Moonta boy, Victor is eager to enlist when war breaks out and with his parents' permission travels to Adelaide, passing the test due to his strength and fitness. Camped at Morphetville he describes the training and new friends in his diary, eager to go to France to fight, although disquiet is apparent with news that his family friend, Hans, has been taken to Torrens Island, the detention centre, because he is German.
Landed in Egypt his diary describes the tedium of training and not knowing what is happening, until finally they are packed off into ships and wait orders to land at Gallipoli, part of the 10th Battalion of the AIF.
Everyone knows that this day and the subsequent eight months spent on that peninsula in Turkey were miserable, resulting in over 8000 Australian deaths (and 2700 New Zealand deaths) with an ignominious withdrawal almost as meticulously planned as the initial landing.

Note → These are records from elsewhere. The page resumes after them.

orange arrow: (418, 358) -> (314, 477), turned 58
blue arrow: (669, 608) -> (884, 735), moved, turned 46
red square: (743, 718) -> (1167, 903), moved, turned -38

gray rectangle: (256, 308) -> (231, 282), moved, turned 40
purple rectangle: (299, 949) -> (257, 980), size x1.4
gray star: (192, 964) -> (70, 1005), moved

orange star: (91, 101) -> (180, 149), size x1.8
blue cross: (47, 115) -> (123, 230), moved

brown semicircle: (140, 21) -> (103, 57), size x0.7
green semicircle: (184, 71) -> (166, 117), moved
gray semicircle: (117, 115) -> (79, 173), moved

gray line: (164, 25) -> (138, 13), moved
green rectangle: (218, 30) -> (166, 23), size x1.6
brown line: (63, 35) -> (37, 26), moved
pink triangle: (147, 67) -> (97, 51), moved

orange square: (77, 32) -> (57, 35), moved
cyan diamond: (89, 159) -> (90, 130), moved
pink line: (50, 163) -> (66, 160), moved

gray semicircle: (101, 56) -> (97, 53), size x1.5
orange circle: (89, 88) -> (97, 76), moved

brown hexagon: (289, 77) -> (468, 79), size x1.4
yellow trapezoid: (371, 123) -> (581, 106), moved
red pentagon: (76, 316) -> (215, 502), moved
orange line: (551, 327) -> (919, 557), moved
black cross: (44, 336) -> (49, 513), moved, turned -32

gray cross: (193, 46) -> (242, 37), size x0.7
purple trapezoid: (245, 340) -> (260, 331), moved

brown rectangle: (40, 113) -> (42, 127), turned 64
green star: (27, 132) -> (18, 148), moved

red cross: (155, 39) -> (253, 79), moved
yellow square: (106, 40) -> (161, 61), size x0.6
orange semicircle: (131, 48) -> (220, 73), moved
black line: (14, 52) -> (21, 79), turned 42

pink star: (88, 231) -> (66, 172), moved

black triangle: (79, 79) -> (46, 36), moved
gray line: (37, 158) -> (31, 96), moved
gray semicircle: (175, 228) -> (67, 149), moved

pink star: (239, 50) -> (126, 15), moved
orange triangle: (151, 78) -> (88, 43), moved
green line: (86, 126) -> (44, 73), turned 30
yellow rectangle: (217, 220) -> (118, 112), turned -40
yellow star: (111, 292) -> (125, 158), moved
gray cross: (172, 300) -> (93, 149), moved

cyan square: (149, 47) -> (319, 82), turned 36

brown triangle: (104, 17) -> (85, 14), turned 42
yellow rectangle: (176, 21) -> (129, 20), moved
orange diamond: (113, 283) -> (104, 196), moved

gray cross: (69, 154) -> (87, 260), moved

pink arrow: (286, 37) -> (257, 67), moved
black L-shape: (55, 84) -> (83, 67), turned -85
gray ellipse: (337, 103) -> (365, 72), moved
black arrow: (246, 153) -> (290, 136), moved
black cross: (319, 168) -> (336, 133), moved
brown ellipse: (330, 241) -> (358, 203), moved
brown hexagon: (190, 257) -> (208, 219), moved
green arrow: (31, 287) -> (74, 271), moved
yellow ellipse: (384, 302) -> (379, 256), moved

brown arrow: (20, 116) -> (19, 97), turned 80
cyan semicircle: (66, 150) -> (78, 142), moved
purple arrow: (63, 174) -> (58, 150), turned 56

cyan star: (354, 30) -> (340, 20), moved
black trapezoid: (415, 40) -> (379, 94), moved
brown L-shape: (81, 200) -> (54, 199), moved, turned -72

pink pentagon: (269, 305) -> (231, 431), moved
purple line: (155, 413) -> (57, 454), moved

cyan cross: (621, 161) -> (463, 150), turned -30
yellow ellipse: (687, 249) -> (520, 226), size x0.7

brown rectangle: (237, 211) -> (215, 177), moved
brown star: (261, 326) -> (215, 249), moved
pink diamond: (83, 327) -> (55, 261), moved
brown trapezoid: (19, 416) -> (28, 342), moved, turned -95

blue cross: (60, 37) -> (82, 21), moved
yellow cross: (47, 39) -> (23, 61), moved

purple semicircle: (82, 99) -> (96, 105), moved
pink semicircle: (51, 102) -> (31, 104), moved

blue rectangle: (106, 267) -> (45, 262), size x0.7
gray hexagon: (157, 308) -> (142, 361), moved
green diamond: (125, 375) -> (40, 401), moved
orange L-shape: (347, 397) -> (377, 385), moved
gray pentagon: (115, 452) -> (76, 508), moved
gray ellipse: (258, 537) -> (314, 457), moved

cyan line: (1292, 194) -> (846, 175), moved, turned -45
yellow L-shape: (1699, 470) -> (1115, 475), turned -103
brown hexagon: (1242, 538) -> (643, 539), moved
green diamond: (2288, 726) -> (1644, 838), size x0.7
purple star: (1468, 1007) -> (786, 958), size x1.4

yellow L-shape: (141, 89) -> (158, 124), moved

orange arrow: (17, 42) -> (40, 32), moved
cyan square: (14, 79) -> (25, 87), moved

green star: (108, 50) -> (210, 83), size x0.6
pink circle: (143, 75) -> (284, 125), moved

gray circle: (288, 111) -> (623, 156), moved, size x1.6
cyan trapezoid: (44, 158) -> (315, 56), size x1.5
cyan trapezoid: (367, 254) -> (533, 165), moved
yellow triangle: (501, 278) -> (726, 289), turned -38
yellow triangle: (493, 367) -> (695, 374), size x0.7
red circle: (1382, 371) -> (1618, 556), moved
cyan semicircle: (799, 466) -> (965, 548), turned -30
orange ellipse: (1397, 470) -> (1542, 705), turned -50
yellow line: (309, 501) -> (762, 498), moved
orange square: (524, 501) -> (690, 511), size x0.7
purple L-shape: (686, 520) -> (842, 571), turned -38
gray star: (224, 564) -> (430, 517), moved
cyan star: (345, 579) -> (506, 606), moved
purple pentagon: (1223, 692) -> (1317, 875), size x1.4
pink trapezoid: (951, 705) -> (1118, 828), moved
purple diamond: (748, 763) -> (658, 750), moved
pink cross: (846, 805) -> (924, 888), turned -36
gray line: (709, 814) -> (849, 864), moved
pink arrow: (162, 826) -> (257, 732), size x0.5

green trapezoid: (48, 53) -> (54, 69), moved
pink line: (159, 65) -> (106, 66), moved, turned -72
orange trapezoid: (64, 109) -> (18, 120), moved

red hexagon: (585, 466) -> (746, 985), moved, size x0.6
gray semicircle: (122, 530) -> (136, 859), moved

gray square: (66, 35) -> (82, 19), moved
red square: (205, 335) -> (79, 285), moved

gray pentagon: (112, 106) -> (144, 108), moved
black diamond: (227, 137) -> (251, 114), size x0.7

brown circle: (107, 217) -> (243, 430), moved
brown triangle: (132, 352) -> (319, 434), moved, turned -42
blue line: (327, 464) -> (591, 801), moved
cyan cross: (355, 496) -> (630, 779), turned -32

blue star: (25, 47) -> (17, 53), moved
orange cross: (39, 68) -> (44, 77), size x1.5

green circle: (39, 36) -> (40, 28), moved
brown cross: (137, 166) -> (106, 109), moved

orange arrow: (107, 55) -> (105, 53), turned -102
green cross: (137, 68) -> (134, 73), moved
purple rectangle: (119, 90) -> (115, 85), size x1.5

Through Victor's imagined diary we see his growing maturity and dismay with all that is going on about him, we see death and disease, the longing for home, the news from the home front, the day to day boredom punctuated by hard fighting, brutality on both sides, the comradeship and humour generated by their close living quarters, and in the end the utter futility of war.
The voice of this young man will keep the readers reading, imagining what they would do in his place, seeing things afresh from the view of someone their own age. I was amazed at the amount of detail Tucker was able to subtly infuse in this tale. Each page I came across things I had not read before. This book will make an excellent class set to study the landing and its consequences for this conflict is seen as a turning point in the nationhood of both Australia and New Zealand. But have some maps ready, as surprisingly no map was included, although a most useful glossary and explanatory notes by Tucker are added at the end.